Two days before Pachter's cautious note, we had Stifel's Scott Devitt forecasting that Snapchat's U.S. audience grew by just 1.1% sequentially last month, slower than market darling Instagram's 2.8% projected gain. Instagram also continues to smoke Snapchat's gains internationally, though Devitt is actually sticking to his buy rating on the shares and an $18 price target that is north of its springtime IPO price.
Influencing Factors
Piper Jaffray's report, thatSnap doesn't enjoy a "unique user base" as 90% of the users also use Facebook's FB Instagram.

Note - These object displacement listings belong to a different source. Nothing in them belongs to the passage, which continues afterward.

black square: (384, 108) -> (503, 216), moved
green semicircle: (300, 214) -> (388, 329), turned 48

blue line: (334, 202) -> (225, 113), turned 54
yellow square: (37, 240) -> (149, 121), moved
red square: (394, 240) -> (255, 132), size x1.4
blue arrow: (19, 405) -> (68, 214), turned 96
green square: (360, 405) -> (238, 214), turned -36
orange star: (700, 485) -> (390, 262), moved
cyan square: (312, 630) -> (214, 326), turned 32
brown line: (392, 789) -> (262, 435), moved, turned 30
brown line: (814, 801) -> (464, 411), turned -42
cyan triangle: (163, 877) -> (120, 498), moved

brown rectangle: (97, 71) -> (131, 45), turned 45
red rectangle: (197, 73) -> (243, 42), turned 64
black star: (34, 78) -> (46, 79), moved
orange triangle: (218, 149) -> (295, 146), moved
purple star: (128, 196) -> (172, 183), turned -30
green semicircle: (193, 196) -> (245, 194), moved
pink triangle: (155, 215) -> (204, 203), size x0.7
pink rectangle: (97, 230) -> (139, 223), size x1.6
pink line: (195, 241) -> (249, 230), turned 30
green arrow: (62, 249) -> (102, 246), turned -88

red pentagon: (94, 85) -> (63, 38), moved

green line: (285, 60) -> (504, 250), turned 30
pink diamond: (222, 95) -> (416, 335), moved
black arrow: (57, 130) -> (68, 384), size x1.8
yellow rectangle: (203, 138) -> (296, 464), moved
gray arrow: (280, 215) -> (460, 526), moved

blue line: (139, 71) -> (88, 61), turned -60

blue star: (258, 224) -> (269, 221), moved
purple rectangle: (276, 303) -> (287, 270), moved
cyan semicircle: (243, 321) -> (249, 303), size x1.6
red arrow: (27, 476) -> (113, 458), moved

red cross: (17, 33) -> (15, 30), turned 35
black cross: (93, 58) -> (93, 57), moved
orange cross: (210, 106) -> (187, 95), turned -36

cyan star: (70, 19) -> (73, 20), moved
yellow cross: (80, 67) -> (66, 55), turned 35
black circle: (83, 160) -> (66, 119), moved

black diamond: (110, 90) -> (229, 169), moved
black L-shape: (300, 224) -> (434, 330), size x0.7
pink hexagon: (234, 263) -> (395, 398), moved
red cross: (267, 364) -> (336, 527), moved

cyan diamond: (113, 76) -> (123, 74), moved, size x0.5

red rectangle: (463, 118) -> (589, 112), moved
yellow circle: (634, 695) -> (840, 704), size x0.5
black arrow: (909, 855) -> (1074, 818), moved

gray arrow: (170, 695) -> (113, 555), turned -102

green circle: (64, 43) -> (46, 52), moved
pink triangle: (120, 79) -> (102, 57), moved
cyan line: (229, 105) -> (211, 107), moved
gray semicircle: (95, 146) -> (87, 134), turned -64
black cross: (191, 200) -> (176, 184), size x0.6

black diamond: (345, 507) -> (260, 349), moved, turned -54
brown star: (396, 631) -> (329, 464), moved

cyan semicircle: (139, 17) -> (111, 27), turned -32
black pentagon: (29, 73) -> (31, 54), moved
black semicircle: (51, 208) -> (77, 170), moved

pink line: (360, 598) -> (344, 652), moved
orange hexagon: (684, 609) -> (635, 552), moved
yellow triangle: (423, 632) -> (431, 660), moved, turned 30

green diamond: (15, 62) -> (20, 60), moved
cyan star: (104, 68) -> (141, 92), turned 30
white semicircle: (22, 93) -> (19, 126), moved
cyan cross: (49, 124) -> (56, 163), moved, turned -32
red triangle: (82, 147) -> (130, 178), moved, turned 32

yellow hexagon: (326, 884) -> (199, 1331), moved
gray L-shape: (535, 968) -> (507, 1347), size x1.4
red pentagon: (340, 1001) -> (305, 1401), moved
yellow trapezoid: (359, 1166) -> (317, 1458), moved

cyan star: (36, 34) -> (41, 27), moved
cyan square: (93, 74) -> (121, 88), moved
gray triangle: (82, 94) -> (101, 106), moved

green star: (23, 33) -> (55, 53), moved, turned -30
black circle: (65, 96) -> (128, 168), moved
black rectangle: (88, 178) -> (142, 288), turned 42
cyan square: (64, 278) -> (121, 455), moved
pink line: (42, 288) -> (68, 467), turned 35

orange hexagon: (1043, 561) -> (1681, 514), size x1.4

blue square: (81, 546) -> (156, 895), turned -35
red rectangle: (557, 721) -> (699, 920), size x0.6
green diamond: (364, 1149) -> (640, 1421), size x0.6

Stiff competition from the likes of Alphabet (GOOGL), Facebook and Twitter (TWTR) in the digital ad market remains an area of major concern. The total addressable market (TAM) of these companies is much larger compared to Snapchat. Therefore, they present a much larger canvas for advertisers. Notably, Facebook's huge user base of over 2 billion combined with Instagram's strong user base of 800 million makes it highly attractive to advertisers.
Though Snap's rising user base is a positive, it may not be able to cash in on it like Facebook. Advertisers are more likely to opt for the latter's Instagram whose TAM is thrice that of Snap's. To put it simply, it's unlikely for advertisers to pay for Snap's services as its reach is limited.
Therefore, it is believed that although the company's user base and ad revenue will increase but the rate of growth will be in declining trend, as it has registered in the previous two quarters.
Also, the slash in 2017 U.S. ad revenue estimates for Snapchat by market research firm, eMarketer doesn't bode well for the company.
It is also believed that Snap's lack of popularity in the international quarters, its sole focus on under-30 users and revenue concentration are the primary headwinds ahead of the third quarter earnings.
Analysts and Hedge Funds Opinions
Zacks Investment Research cut shares of Snap Inc. from a hold rating to a sell rating in a research note issued to investors recently.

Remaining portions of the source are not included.